Stored data entries —
☆ ☆ ☆

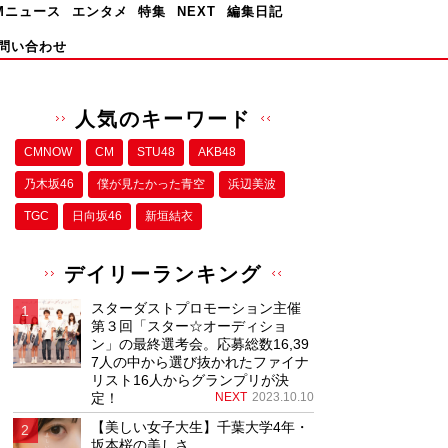
Mニュース
エンタメ
特集
NEXT
編集日記
問い合わせ
人気のキーワード
CMNOW
CM
STU48
AKB48
乃木坂46
僕が⾒たかった⻘空
浜辺美波
TGC
日向坂46
新垣結衣
デイリーランキング
スターダストプロモーション主催
第３回「スター☆オーディショ
ン」の最終選考会。応募総数16,39
7人の中から選び抜かれたファイナ
リスト16人からグランプリが決
定！
NEXT
2023.10.10
【美しい女子大生】千葉大学4年・
坂本桜の美しさ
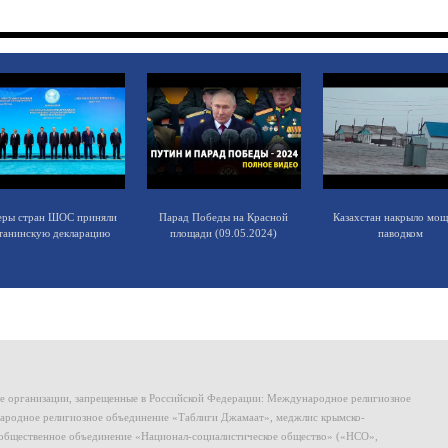
еры стран ШОС приняли
Парад Победы на Красной
Казахстан накрыло мо
танинскую декларацию
площади (09.05.2024)
паводком
ие организации, запрещенные в Российской Федерации: Международное религиозное
родное религиозное объединение «Таблиги Джамаат», меджлис крымско-
общественное объединение «Национал-социалистическое общество» («НСО»,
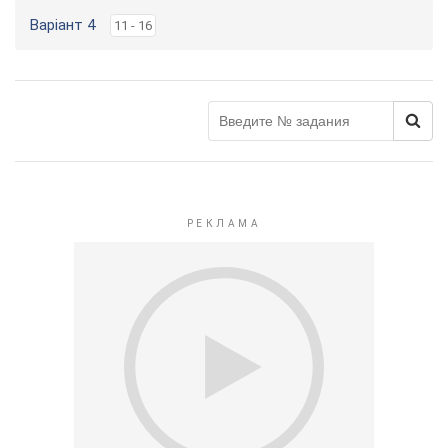
Варіант 4
11 - 16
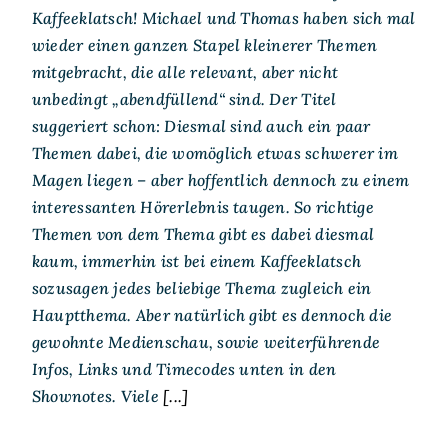
Kaffeeklatsch! Michael und Thomas haben sich mal
wieder einen ganzen Stapel kleinerer Themen
mitgebracht, die alle relevant, aber nicht
unbedingt „abendfüllend“ sind. Der Titel
suggeriert schon: Diesmal sind auch ein paar
Themen dabei, die womöglich etwas schwerer im
Magen liegen – aber hoffentlich dennoch zu einem
interessanten Hörerlebnis taugen. So richtige
Themen von dem Thema gibt es dabei diesmal
kaum, immerhin ist bei einem Kaffeeklatsch
sozusagen jedes beliebige Thema zugleich ein
Hauptthema. Aber natürlich gibt es dennoch die
gewohnte Medienschau, sowie weiterführende
Infos, Links und Timecodes unten in den
Shownotes. Viele
[...]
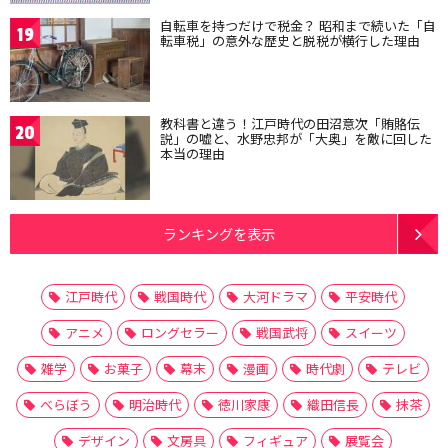
自転車を持つだけで税金？ 昭和まで続いた「自
19
転車税」の意外な歴史と脱税が横行した理由
教科書と違う！江戸時代の田沼意次「賄賂伝
20
説」の嘘と、水野忠邦が「大奥」を敵に回した
本当の理由
ランキングを表示
江戸時代
戦国時代
大河ドラマ
平安時代
アニメ
ロングセラー
戦国武将
スイーツ
雑学
お菓子
幕末
漫画
時代劇
テレビ
べらぼう
明治時代
徳川家康
織田信長
抹茶
デザイン
文房具
フィギュア
展覧会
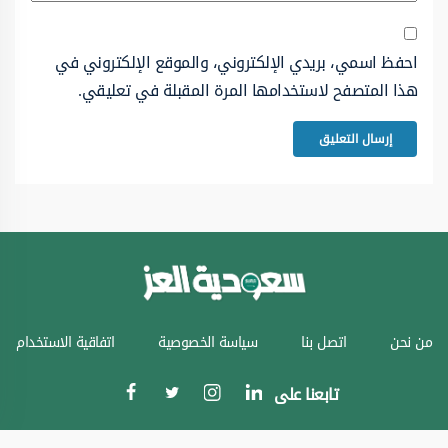
احفظ اسمي، بريدي الإلكتروني، والموقع الإلكتروني في
هذا المتصفح لاستخدامها المرة المقبلة في تعليقي.
من نحن
اتصل بنا
سياسة الخصوصية
اتفاقية الاستخدام
تابعنا على
جميع الحقوق محفوظة © سعودية العز 2024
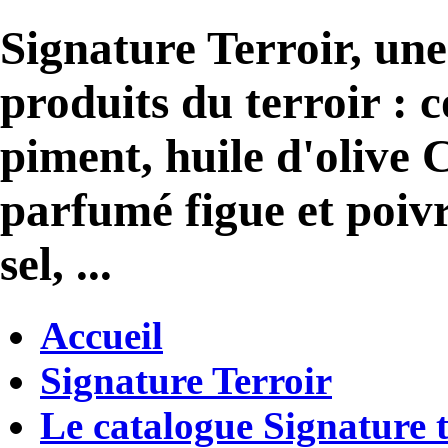
Signature Terroir, une
produits du terroir :
piment, huile d'olive 
parfumé figue et poivr
sel, ...
Accueil
Signature Terroir
Le catalogue Signature t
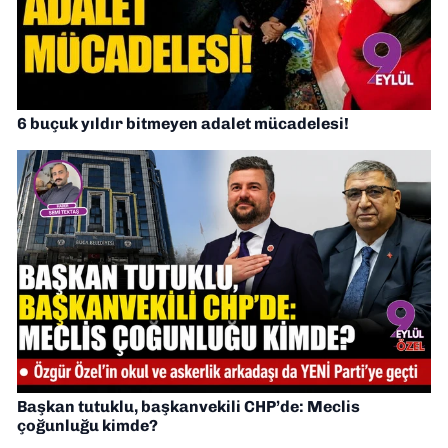
6 buçuk yıldır bitmeyen adalet mücadelesi!
Başkan tutuklu, başkanvekili CHP’de: Meclis
çoğunluğu kimde?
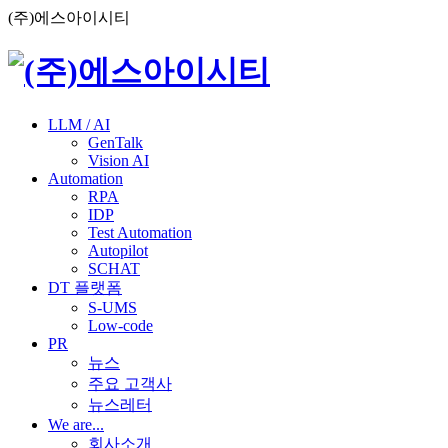
(주)에스아이시티
LLM / AI
GenTalk
Vision AI
Automation
RPA
IDP
Test Automation
Autopilot
SCHAT
DT 플랫폼
S-UMS
Low-code
PR
뉴스
주요 고객사
뉴스레터
We are...
회사소개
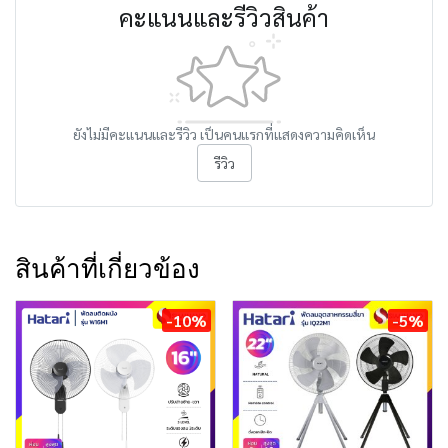
คะแนนและรีวิวสินค้า
ยังไม่มีคะแนนและรีวิว เป็นคนแรกที่แสดงความคิดเห็น
รีวิว
สินค้าที่เกี่ยวข้อง
-10%
-5%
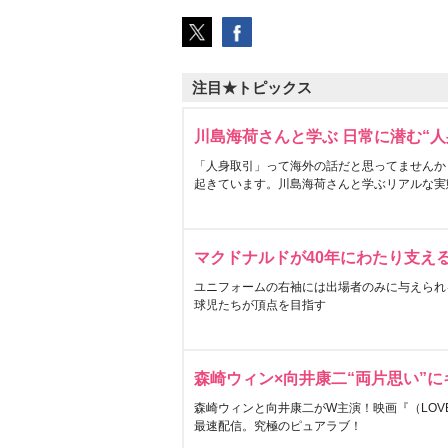
注目★トピックス
川島海荷さんと学ぶ 日常に潜む“人
「人身取引」って海外の話だと思ってませんか
起きています。川島海荷さんと学ぶリアルな実
マクドナルドが40年にわたり支え
ユニフォームの右袖には出場者のみに与えられ
球児たちが頂点を目指す
森崎ウィン×向井康二“両片思い”
森崎ウィンと向井康二がW主演！映画『（LOVE S
最速配信。究極のピュアラブ！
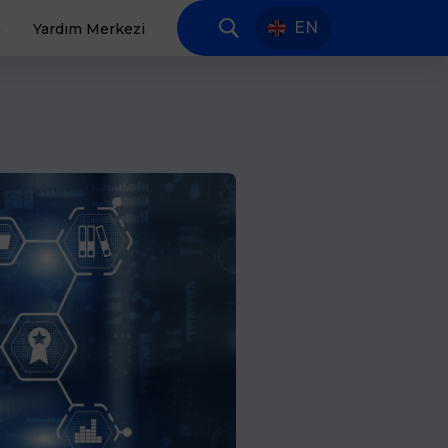
EN
a
Yardım Merkezi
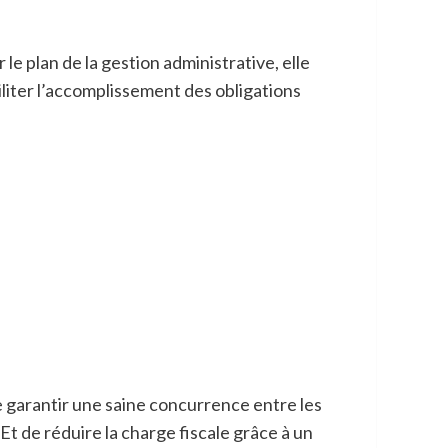
 le plan de la gestion administrative, elle
iliter l’accomplissement des obligations
de garantir une saine concurrence entre les
Et de réduire la charge fiscale grâce à un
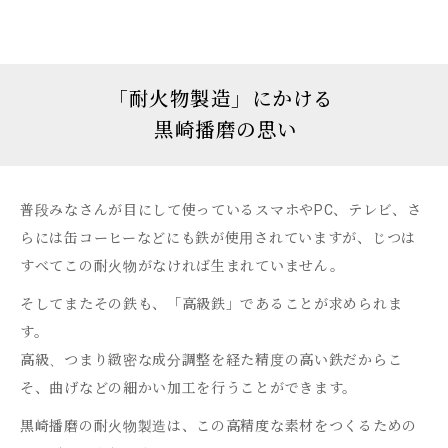
「
耐火物製造」にかける
黒崎播磨の思い
普段みなさんが目にして使っているスマホやPC、テレビ、さ
らには缶コーヒーなどにも鉄が使用されていますが、じつは
すべてこの耐火物がなければ生まれていません。
そしてまたその鉄も、「高級鉄」であることが求められま
す。
高級、つまり緻密な成分調整を経た精度の高い鉄だからこ
そ、曲げなどの細かい加工を行うことができます。
黒崎播磨の耐火物製造は、この高精度な素材をつくるための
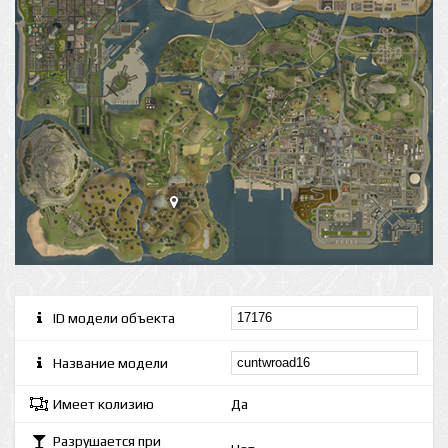
ID модели объекта
Название модели
Имеет колизию
Да
Разрушается при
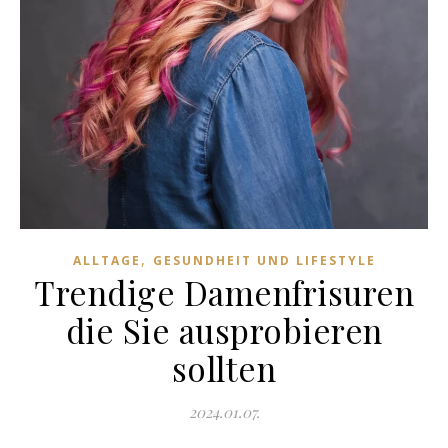
,
ALLTAGE
GESUNDHEIT UND LIFESTYLE
Trendige Damenfrisuren
die Sie ausprobieren
sollten
2024.01.07.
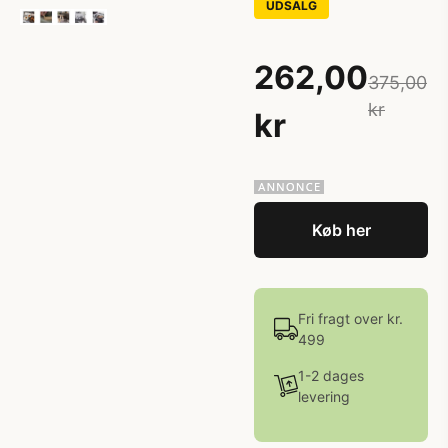
UDSALG
262,00
375,00
kr
kr
Køb her
Fri fragt over kr.
499
1-2 dages
levering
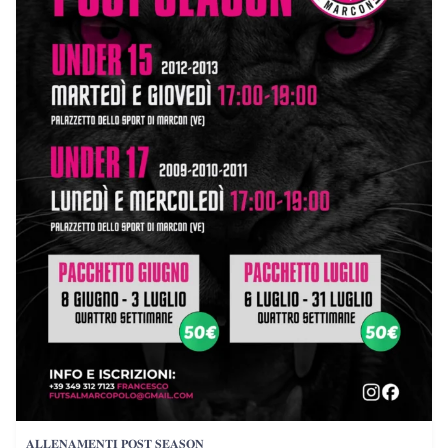
𝐀𝐋𝐋𝐄𝐍𝐀𝐌𝐄𝐍𝐓𝐈 𝐏𝐎𝐒𝐓 𝐒𝐄𝐀𝐒𝐎𝐍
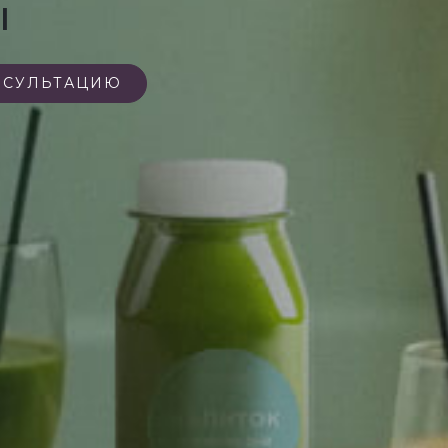
ы
НСУЛЬТАЦИЮ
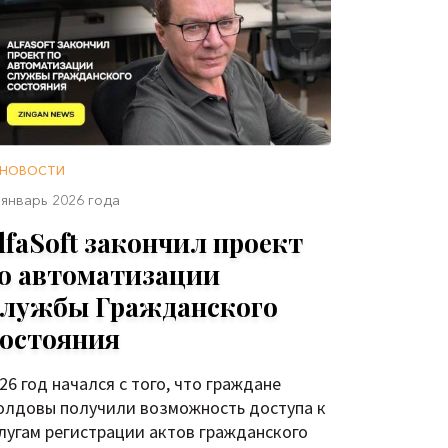
НОВОСТИ
 январь 2026 года
lfaSoft закончил проект
о автоматизации
лужбы Гражданского
остояния
26 год начался с того, что граждане
лдовы получили возможность доступа к
лугам регистрации актов гражданского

☆ ☆ ☆

Task statement — Look through the entries above and copy each line that has "einem" in it.

Output for this exercise —
Magen liegen – aber hoffentlich dennoch zu einem
kaum, immerhin ist bei einem Kaffeeklatsch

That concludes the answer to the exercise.